Samantha Joy Groff

Les tableaux subversifs de Samantha Joy Groff, alias @redneckhotwife

Image d'avatar de Lucie SolLucie Sol - Le 22 mai 2023

Samantha Joy Groff est une artiste américaine de 29 ans, qui mêle dans ses œuvres religion et sensualité de façon toujours décalée. Son travail traduit une réflexion sur la ruralité américaine, qu’elle explore au prisme de l’expérience féminine en particulier.
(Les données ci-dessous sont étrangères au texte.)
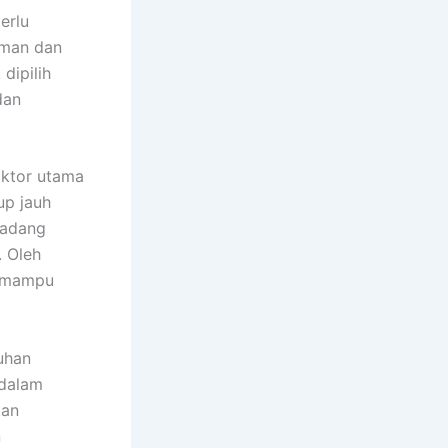
erlu
aman dan
dipilih
dan
aktor utama
up jauh
kadang
. Oleh
g mampu
uhan
 dalam
kan
n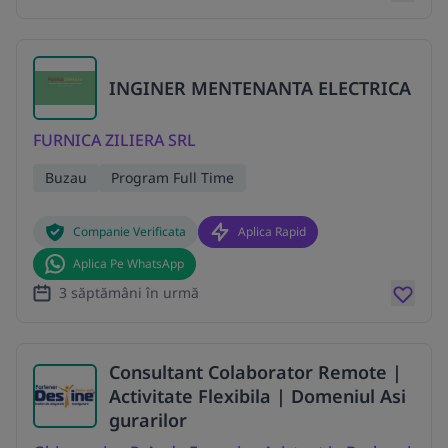
INGINER MENTENANTA ELECTRICA
FURNICA ZILIERA SRL
Buzau
Program Full Time
Companie Verificata
Aplica Rapid
Aplica Pe WhatsApp
3 săptămâni în urmă
Consultant Colaborator Remote |
Activitate Flexibila | Domeniul Asi
gurarilor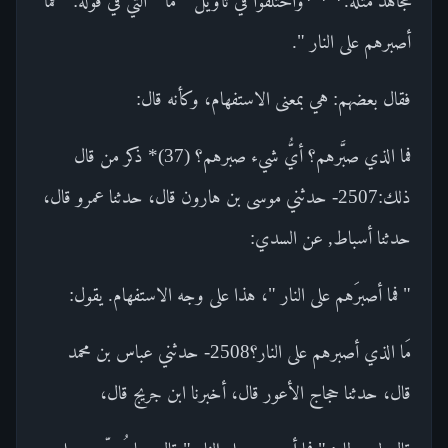
مجاهد مثله.* * *واختلفوا في تأويل " ما " التي في قوله: " فما
أصبرهم على النار ".
فقال بعضهم: هي بمعنى الاستفهام، وكأنه قال:
فما الذي صبَّرهم؟ أيُّ شيء صبرهم؟ (37)* ذكر من قال
ذلك:2507- حدثني موسى بن هارون قال، حدثنا عمرو قال،
حدثنا أسباط, عن السدي:
" فما أصبرَهم على النار "، هذا على وجه الاستفهام. يقول:
مَا الذي أصبرهم على النار؟2508- حدثني عباس بن محمد
قال، حدثنا حجاج الأعور قال، أخبرنا ابن جريج قال،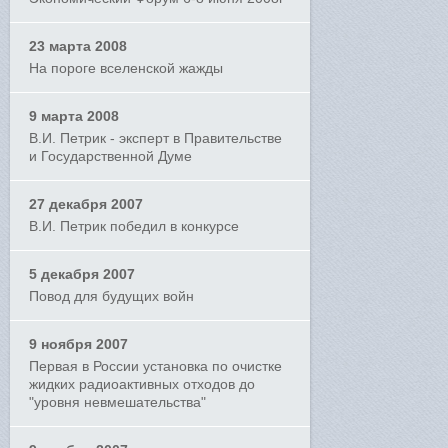
23 марта 2008
На пороге вселенской жажды
9 марта 2008
В.И. Петрик - эксперт в Правительстве
и Государственной Думе
27 декабря 2007
В.И. Петрик победил в конкурсе
5 декабря 2007
Повод для будущих войн
9 ноября 2007
Первая в России установка по очистке
жидких радиоактивных отходов до
"уровня невмешательства"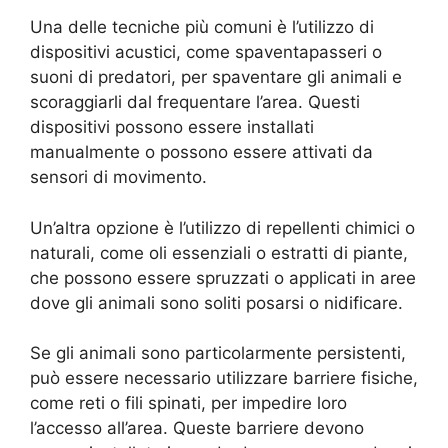
Una delle tecniche più comuni è l’utilizzo di
dispositivi acustici, come spaventapasseri o
suoni di predatori, per spaventare gli animali e
scoraggiarli dal frequentare l’area. Questi
dispositivi possono essere installati
manualmente o possono essere attivati da
sensori di movimento.
Un’altra opzione è l’utilizzo di repellenti chimici o
naturali, come oli essenziali o estratti di piante,
che possono essere spruzzati o applicati in aree
dove gli animali sono soliti posarsi o nidificare.
Se gli animali sono particolarmente persistenti,
può essere necessario utilizzare barriere fisiche,
come reti o fili spinati, per impedire loro
l’accesso all’area. Queste barriere devono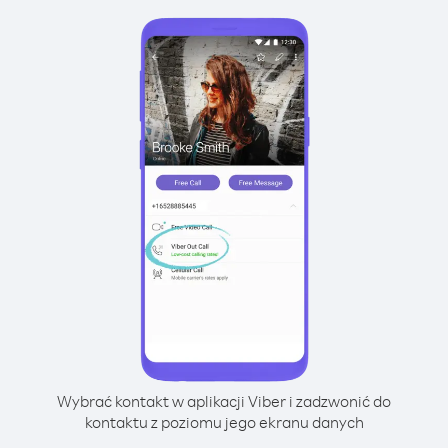
Wybrać kontakt w aplikacji Viber i zadzwonić do
kontaktu z poziomu jego ekranu danych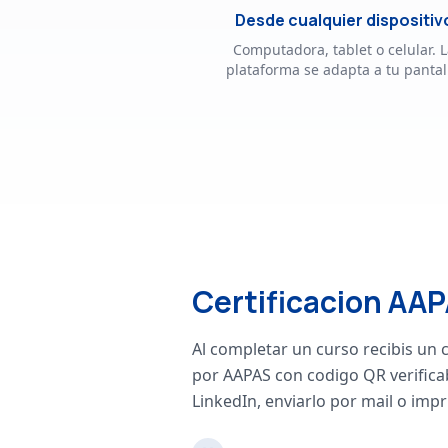
Desde cualquier dispositiv
Computadora, tablet o celular. 
plataforma se adapta a tu pantal
Certificacion AA
Al completar un curso recibis un c
por AAPAS con codigo QR verifica
LinkedIn, enviarlo por mail o impr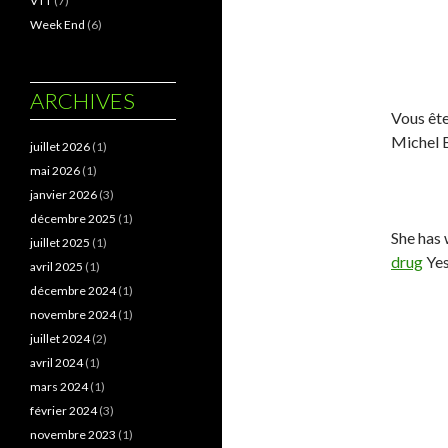
VTT
(7)
Week End
(6)
ARCHIVES
Vous ête
Michel B
juillet 2026
(1)
mai 2026
(1)
janvier 2026
(3)
décembre 2025
(1)
She has 
juillet 2025
(1)
drug
Yes
avril 2025
(1)
décembre 2024
(1)
novembre 2024
(1)
juillet 2024
(2)
avril 2024
(1)
mars 2024
(1)
février 2024
(3)
novembre 2023
(1)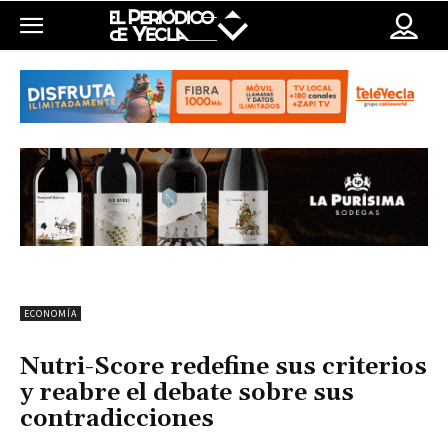
ECONOMÍA
Nutri-Score redefine sus criterios
y reabre el debate sobre sus
contradicciones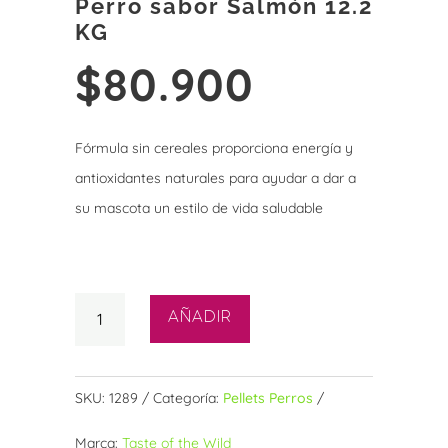
Perro sabor Salmón 12.2
KG
$
80.900
Fórmula sin cereales proporciona energía y
antioxidantes naturales para ayudar a dar a
su mascota un estilo de vida saludable
3 disponibles
Taste
AÑADIR
of
the
Wild
SKU:
1289
Categoría:
Pellets Perros
Pacific
Marca:
Taste of the Wild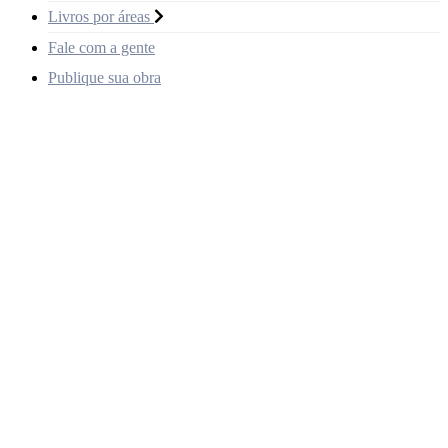
Livros por áreas
Fale com a gente
Publique sua obra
femmes assises avec des animaux, une pastèque entre les jambes, vues de haut
© Samantha Joy Groff, Fourth of July Footlongs, 2021, 60” x 72”, huile sur toile

Investissant aussi bien la peinture que la performance ou la vidéo, Samantha Joy Groff représente la plupart du temps des femmes dans des décors naturels et en présence d’animaux. Mais pas dans n’importent quelles positions : en effet, elle subvertit dans ses peintures les codes de la pastorale classique en mettant en scène des figures féminines et animales dans des postures lascives et voluptueuses.

Plutôt que de nous donner à voir des plans généraux, et donc une vue d’ensemble de la campagne pennsylvanienne, elle privilégie les plans rapprochés et le format portrait plutôt que paysage. Par ce resserrage du regard, elle nous offre une vision intime et fantasmatique de la ruralité pennsylvanienne, parfois dans une atmosphère que l’on pourrait qualifier de fantastique ou onirique.

Son parcours

Samantha Joy Groff naît en Pennsylvanie (Etats-Unis) dans une petite communauté mennonite. Elle part ensuite faire ses études d’art à New York, et continue son MFA (Master of Fine Arts, l’équivalent d’un master en France) à la prestigieuse université de Yale. Son travail artistique s’articule autour de la vie traditionnelle des femmes mennonites, qu’elle représente avec ambiguïté dans ses peintures à l’huile.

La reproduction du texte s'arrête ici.